Tasked Opus in Cursor with refactoring tool components. Created a sensible, flexible component structure. Result was 80-90% of the way there — functional, looked great, massive improvement. Opus is the engineer who just gets stuff done and builds things quickly.

Step 2: Review and Harden with Codex

Took the code to the Codex app. Prompted for principal-level code review checking architecture, performance, scalability, and customizability. Codex was phenomenal — tore the code apart identifying high-impact issues and edge cases that Opus missed. Prioritized issues, asked clarifying questions, then implemented fixes and polished to production-ready state. Code passed AI-powered Bugbot review (also running on a Codex model) and shipped.

“GPT-5.3 Codex replicates the principal software engineer experience perfectly: you might have to fight them tooth and nail to build something new, but they are more than happy to find every single flaw in someone else’s code.”

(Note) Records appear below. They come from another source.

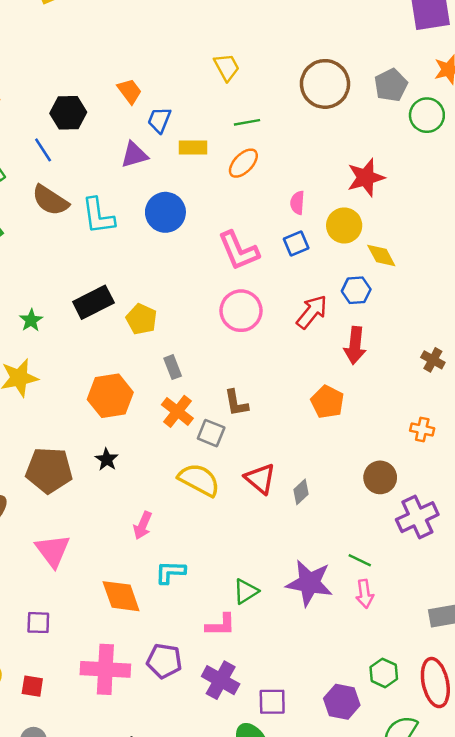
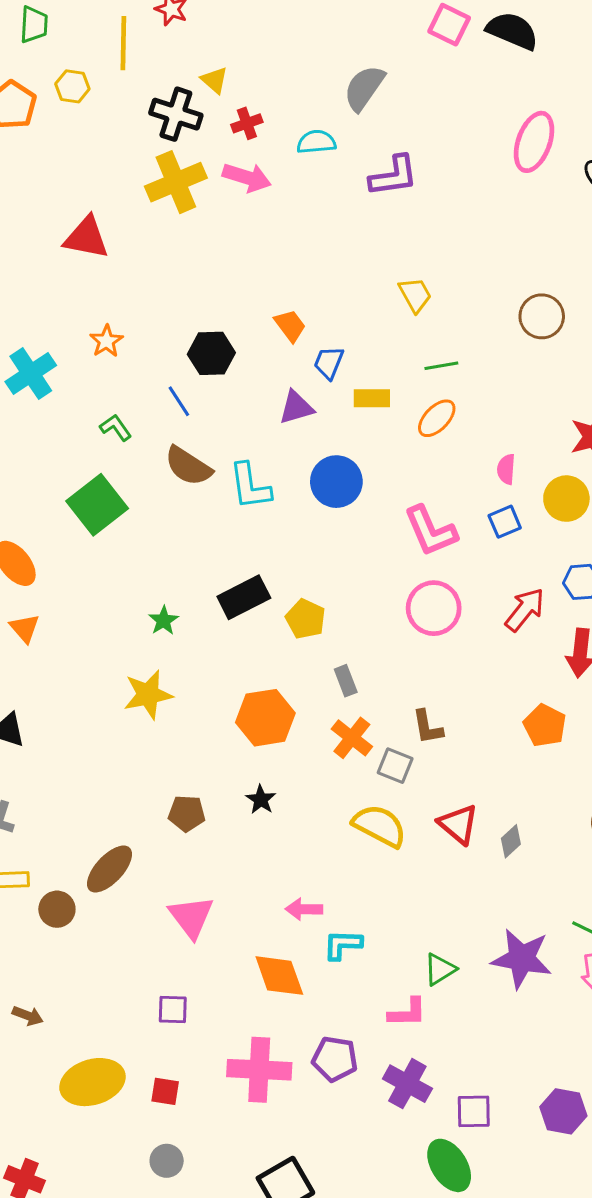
brown circle: (325, 84) -> (542, 316), size x0.7
brown pentagon: (49, 470) -> (187, 813), size x0.6
pink arrow: (143, 525) -> (304, 909), moved, turned 68

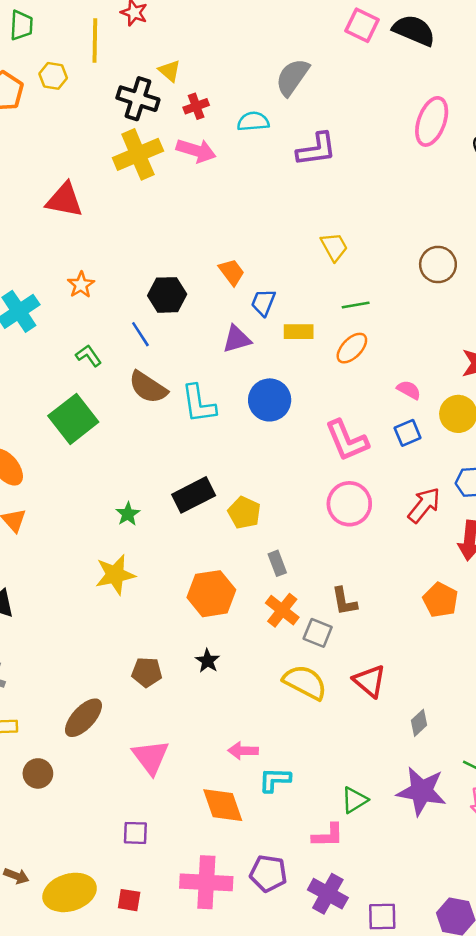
pink semicircle: (506, 469) -> (409, 390), turned 115
gray diamond: (511, 841) -> (419, 723), moved
brown circle: (57, 909) -> (38, 773), moved
brown arrow: (28, 1016) -> (16, 876), moved

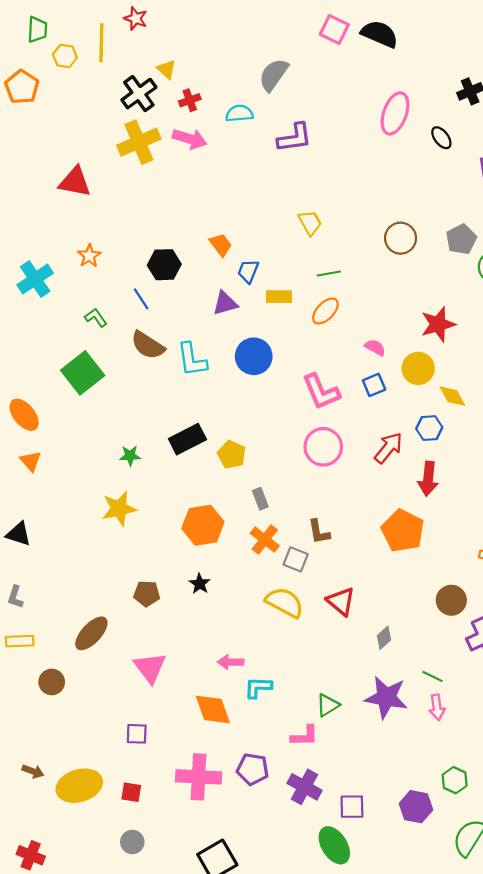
yellow hexagon: (53, 76) -> (65, 56), moved
black cross: (138, 99) -> (139, 94), turned 36
green star: (128, 514) -> (130, 456), turned 30
orange pentagon: (440, 600) -> (403, 531), size x1.4

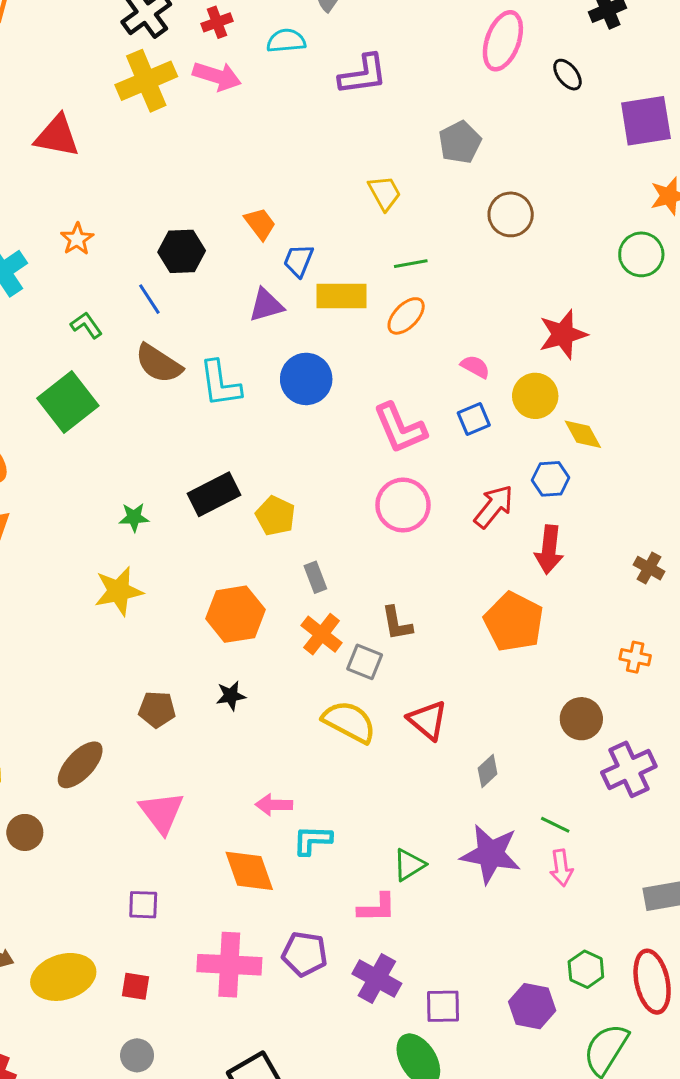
gray pentagon: (461, 239) -> (460, 142), moved
yellow rectangle: (279, 297) -> (342, 296), size x1.4
black star: (200, 584) -> (231, 696), turned 30

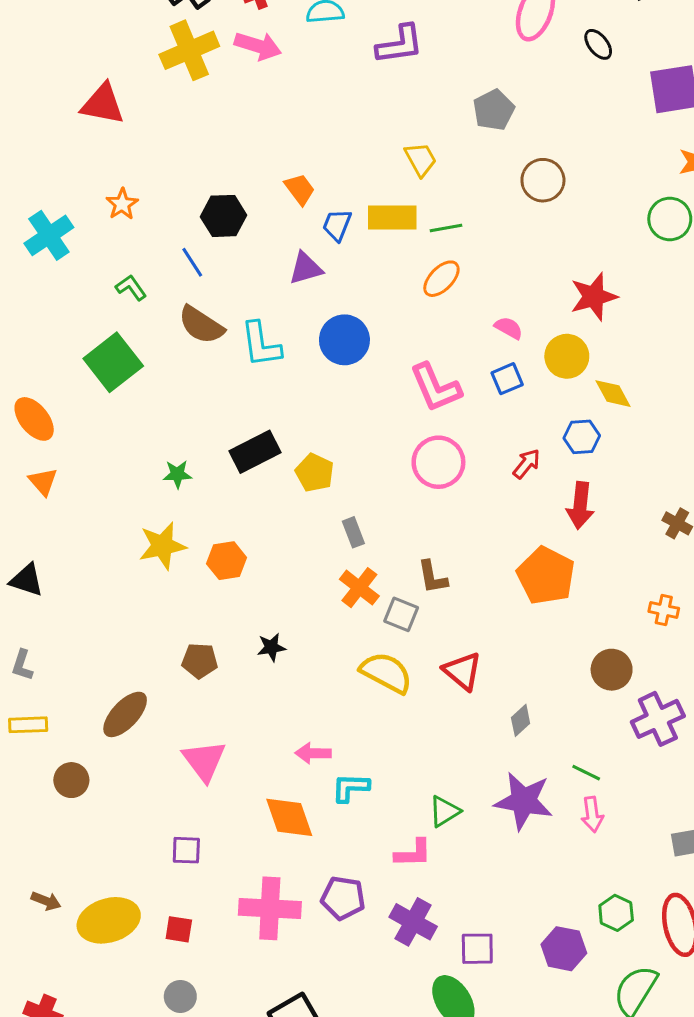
yellow rectangle: (342, 296) -> (392, 217), moved
red arrow: (494, 507) -> (527, 464), size x0.7
orange hexagon: (235, 614) -> (227, 561), moved, size x0.7

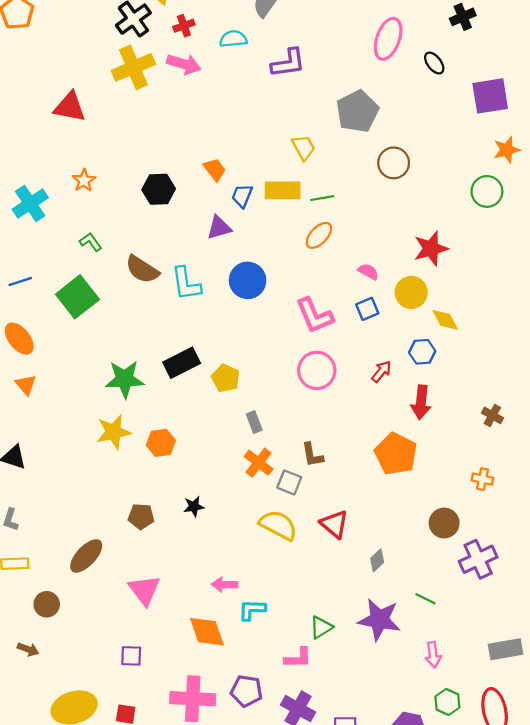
gray pentagon: (494, 110) -> (357, 111), size x1.4
blue line: (192, 262) -> (20, 281), moved, turned -75
green star: (177, 474) -> (125, 379), size x1.8
pink arrow: (592, 814) -> (433, 655), moved
brown arrow: (46, 901) -> (28, 649), moved

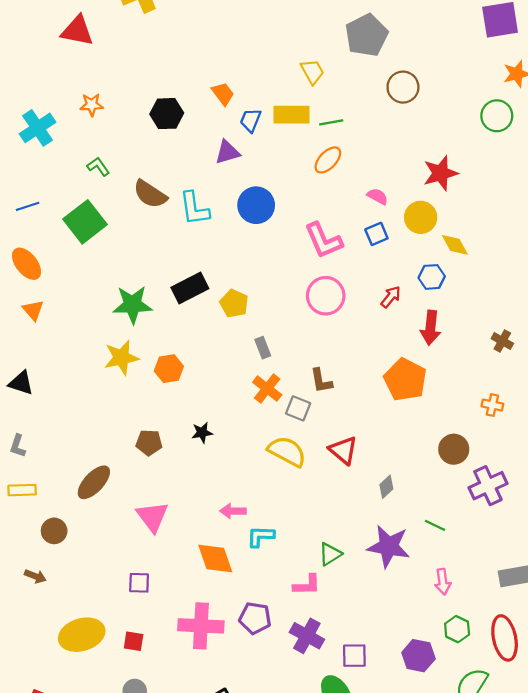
orange star: (84, 180) -> (92, 105), turned 30

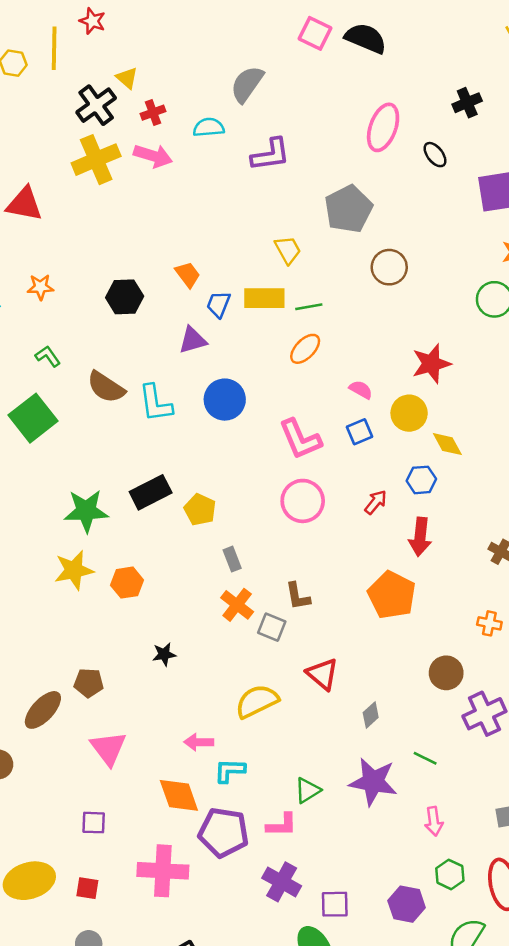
brown pentagon: (149, 443) -> (89, 683), moved
yellow semicircle: (287, 451) -> (257, 701), moved, turned -54
purple pentagon: (255, 618) -> (223, 832), moved, size x1.4

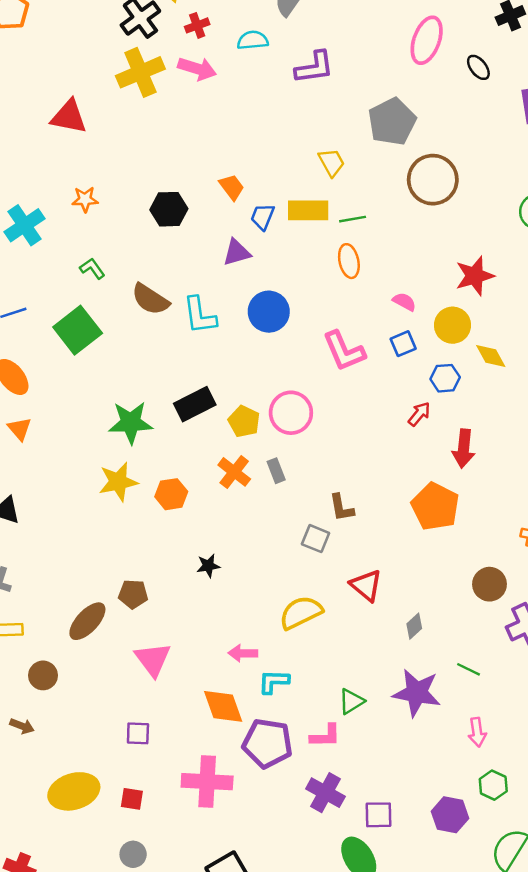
brown circle: (389, 267) -> (433, 180), size x1.4
orange ellipse: (305, 349) -> (349, 261), turned -56
blue hexagon: (421, 480) -> (445, 378), moved
pink circle: (303, 501) -> (291, 413), moved
orange cross: (237, 605) -> (234, 472), moved

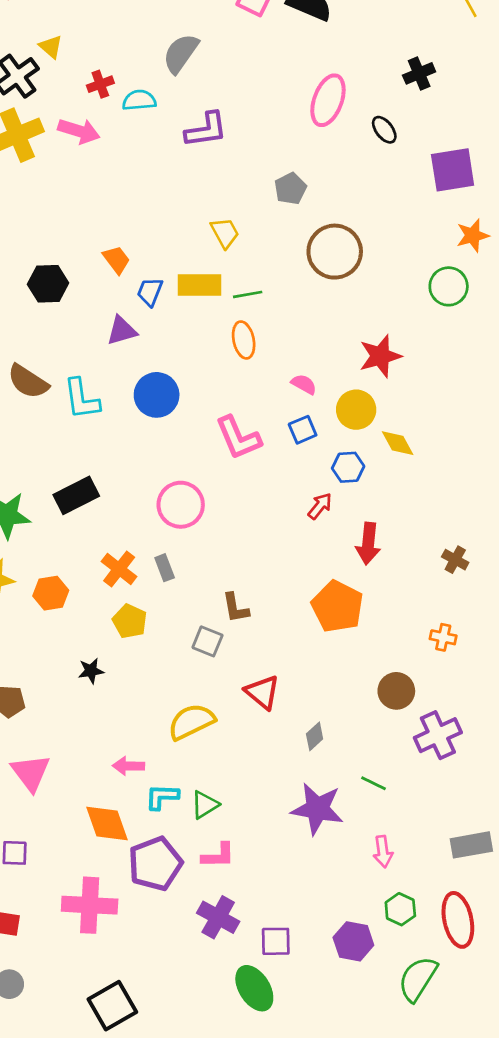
red cross: (197, 25) -> (100, 84), moved
gray pentagon: (392, 122) -> (290, 189), size x0.6
yellow pentagon: (244, 421) -> (130, 621), moved
green triangle: (351, 701) -> (205, 805), moved
purple pentagon: (267, 743) -> (155, 864), turned -30

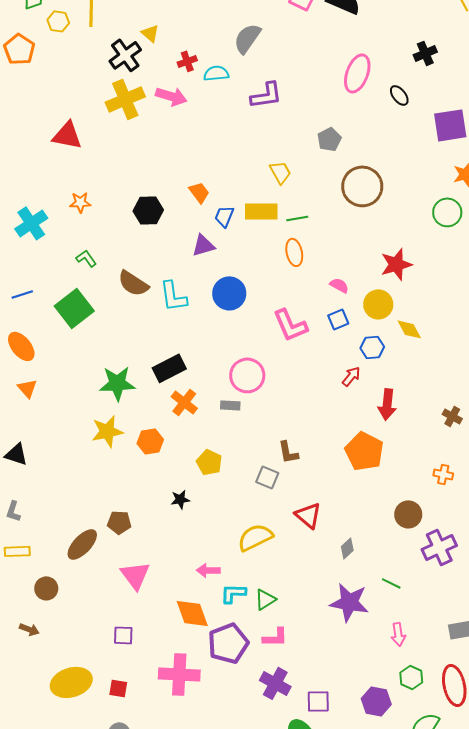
gray rectangle: (165, 568) -> (230, 405), moved, turned -66
orange cross: (119, 569) -> (184, 402), moved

Speed, Cost, and Token Abundance

Opus 4.6 Fast is incredibly fast but roughly 6x the cost of standard (~$150/million output tokens). With “token abundance” mindset: shipping 44 PRs and major features would traditionally take a team months and cost tens of thousands — even at high model costs, the value and velocity are off the charts. Caveat: “don’t pick the wrong task” for the fast model, or you’ll get a bill you’re not happy with.

Recommended AI Engineering Stack

Claude Opus 4.6: Creative, generative, greenfield work — new features, UI design, initial implementation. The eager product engineer.
GPT-5.3 Codex: Code review, architectural analysis, finding edge cases. The meticulous principal engineer ensuring code is hardened, scalable, and production-ready.
Combined: Let Opus build it, then let Codex break it.